I've talked a lot about book length, but that's because it's such a fine science. You always want to leave your readers wanting a little bit more. They should feel just a little sad, and not at all relieved, when they get to that last page. That's why all authors have to make sure their novels can pass the boredom test. There's only way to administer the test: you have to read your own book until it almost drives you out of your mind.
Back Off, I'm Editing
Editing a book basically means reading it -- over and over and over and over again. In fact, four times isn't really enough to give your book a thorough edit. Seriously, it's not. Because even if you can somehow get rid of all your mistakes, proofread all your grammar and punctuation, check or plot holes and eliminate all the excess stuff you don't need, you still have to make sure your book can pass the boredom test.

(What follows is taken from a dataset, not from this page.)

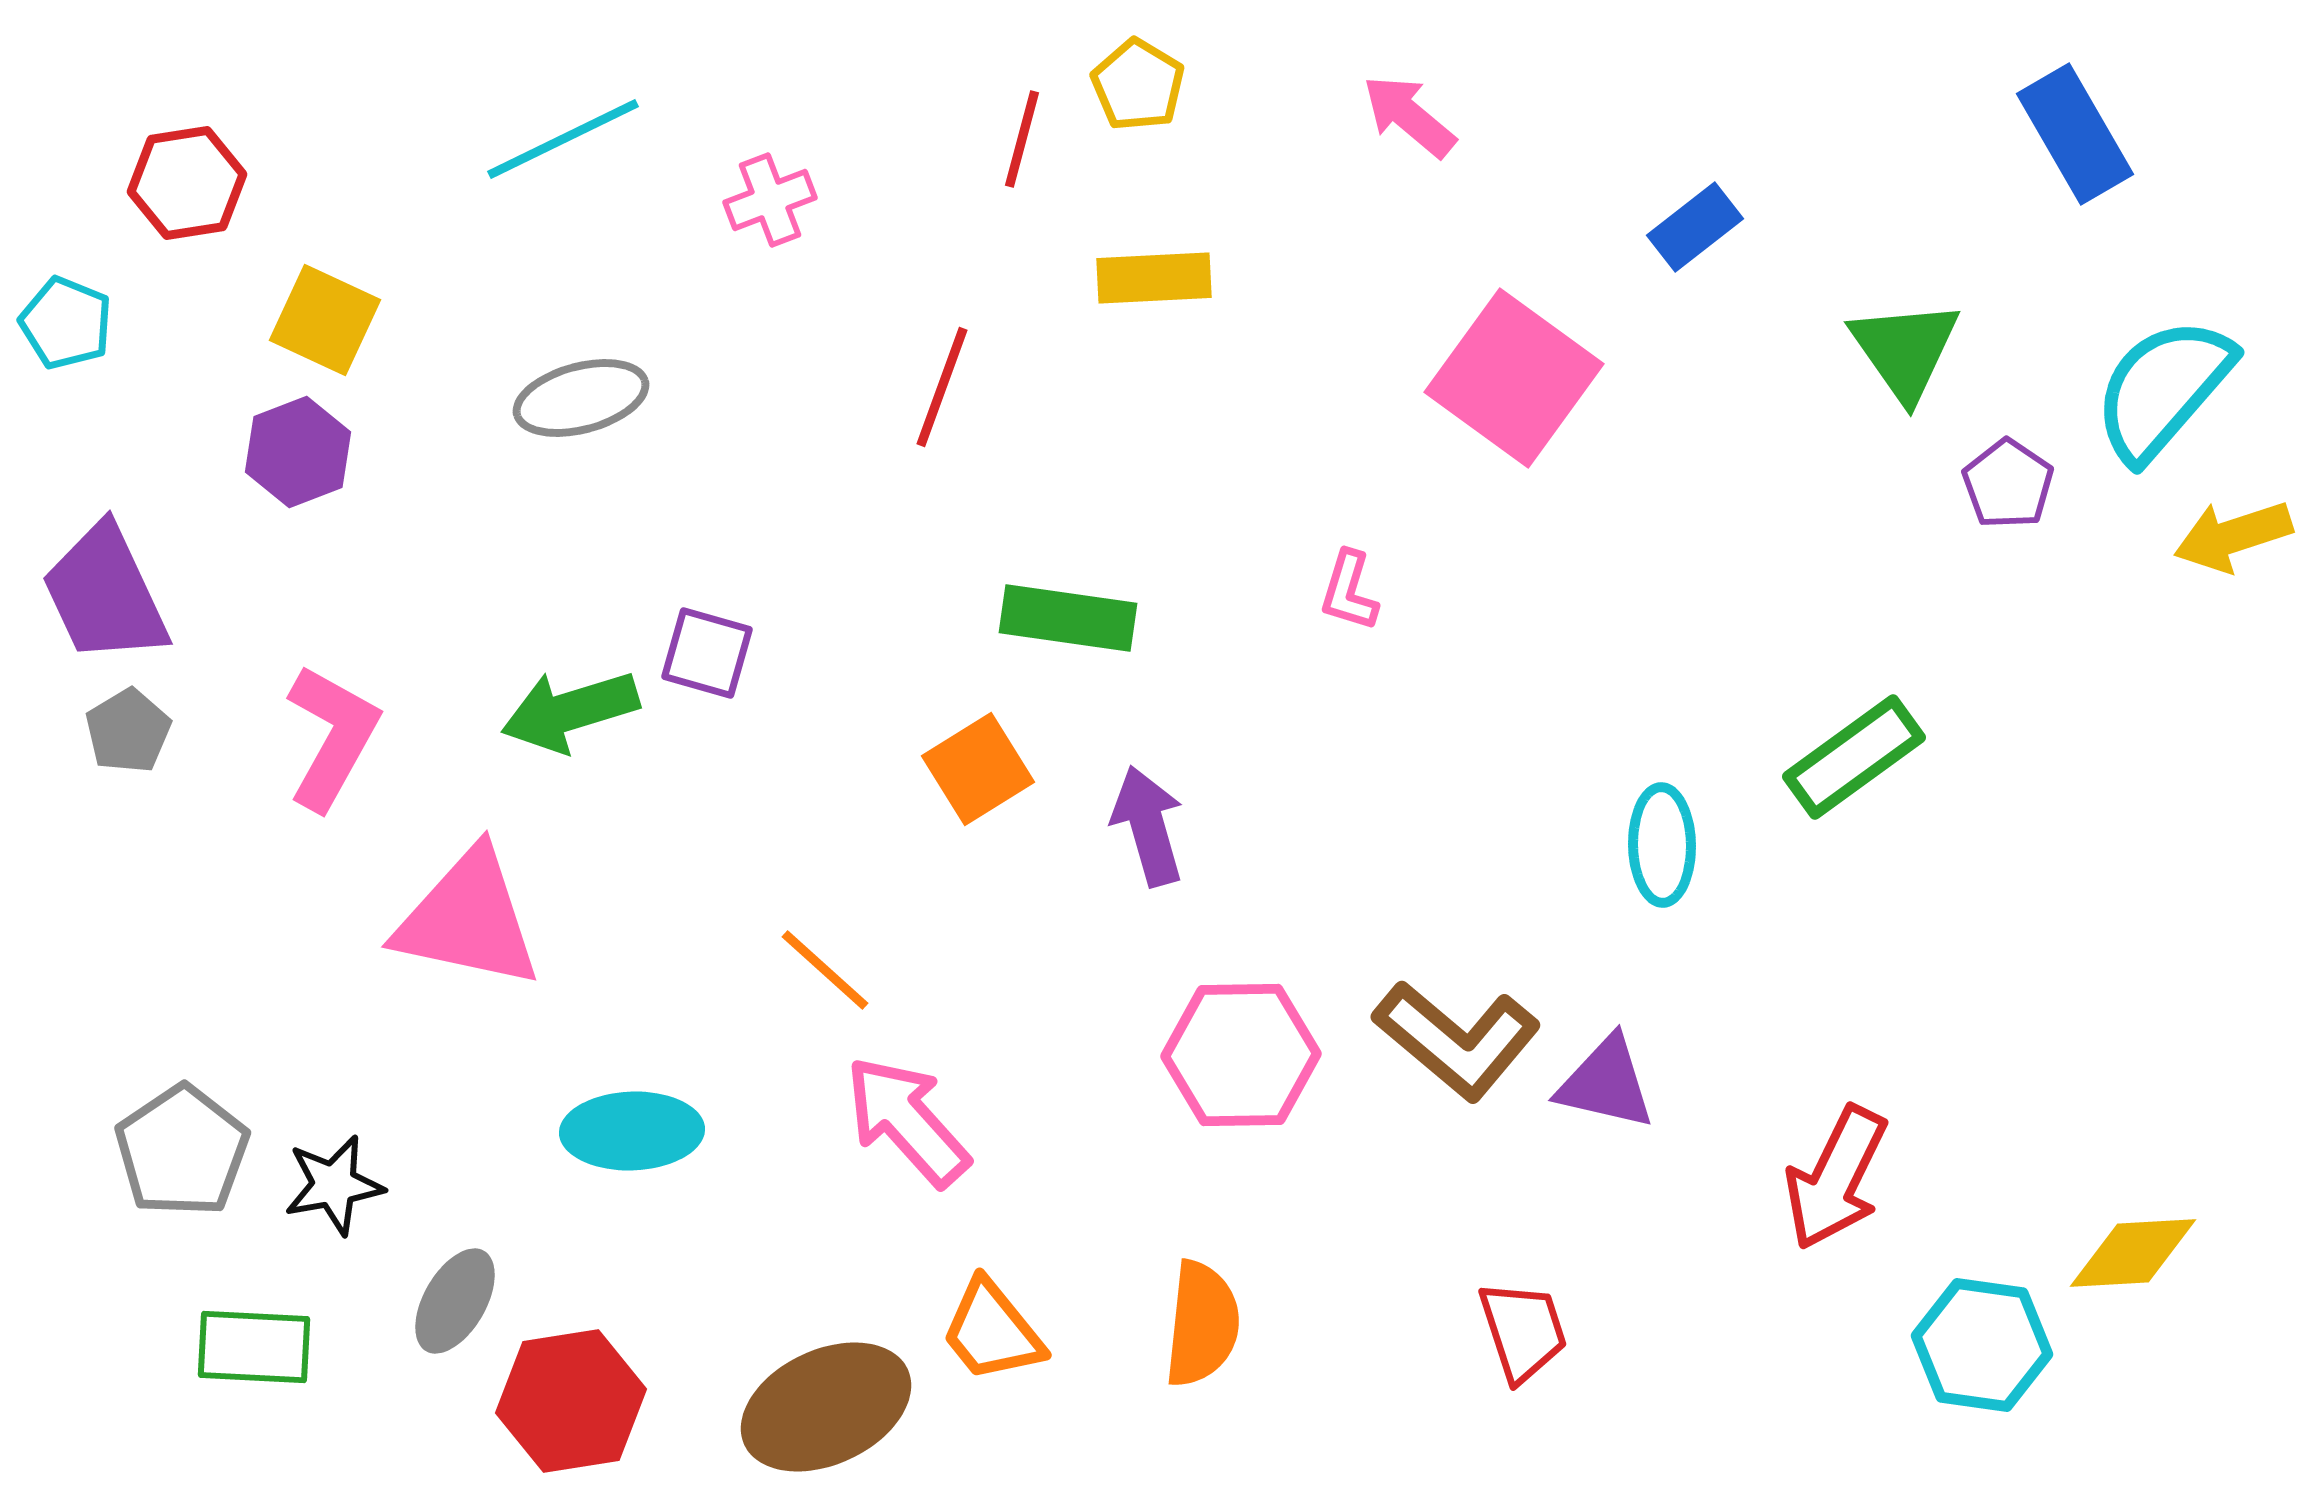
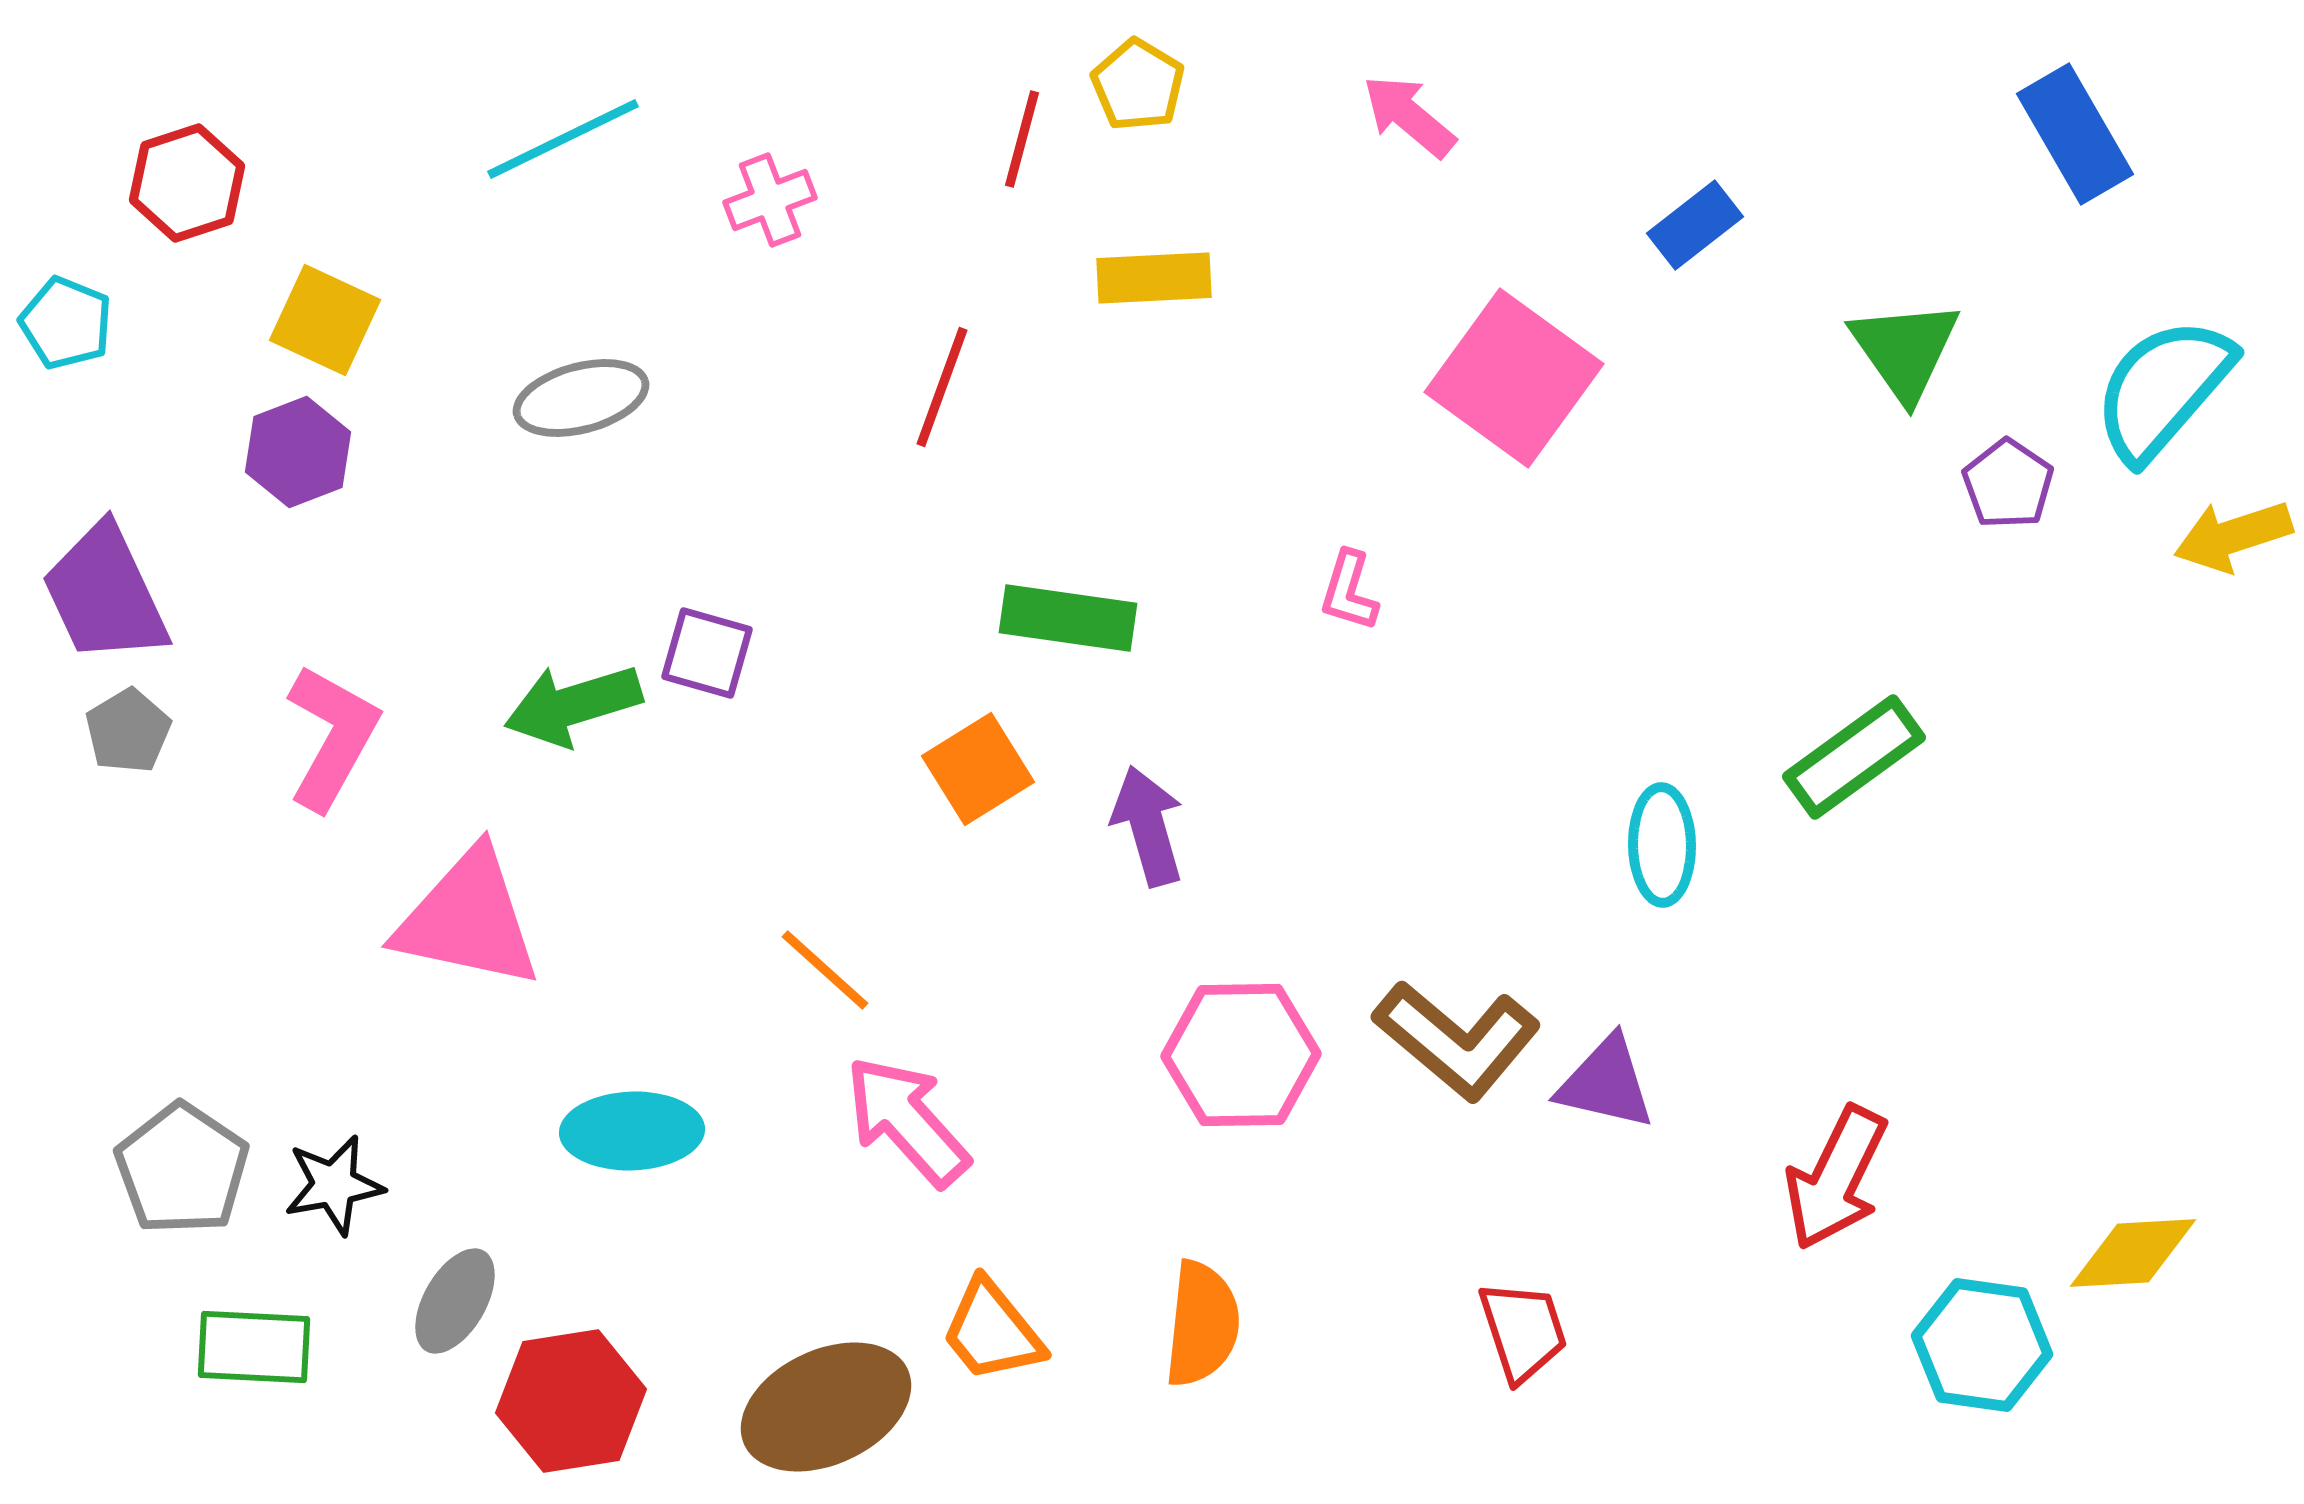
red hexagon at (187, 183): rotated 9 degrees counterclockwise
blue rectangle at (1695, 227): moved 2 px up
green arrow at (570, 711): moved 3 px right, 6 px up
gray pentagon at (182, 1151): moved 18 px down; rotated 4 degrees counterclockwise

And in order to conduct that test properly, you're going to need to read your book a good 5 times or more. Because if you can read your own book at least 5 times without stopping in the middle, hurling an ereader against the wall or falling asleep, then it has passed the boredom test. Basically it works like this: if you get bored reading your book, everyone will. Most people read their favorite books 5 times or more. If your book has any chance of ever becoming someone's favorite book, then the boredom test is necessary.
In fact, it's an integral part of editing that book. The whole point of editing is making the novel as perfect as possible, and that includes capturing and maintaining interest. So go read your book until you think your eyes are going to bleed. As long as you don't feel like sticking forks in your eyes as a result, your book is on the right track.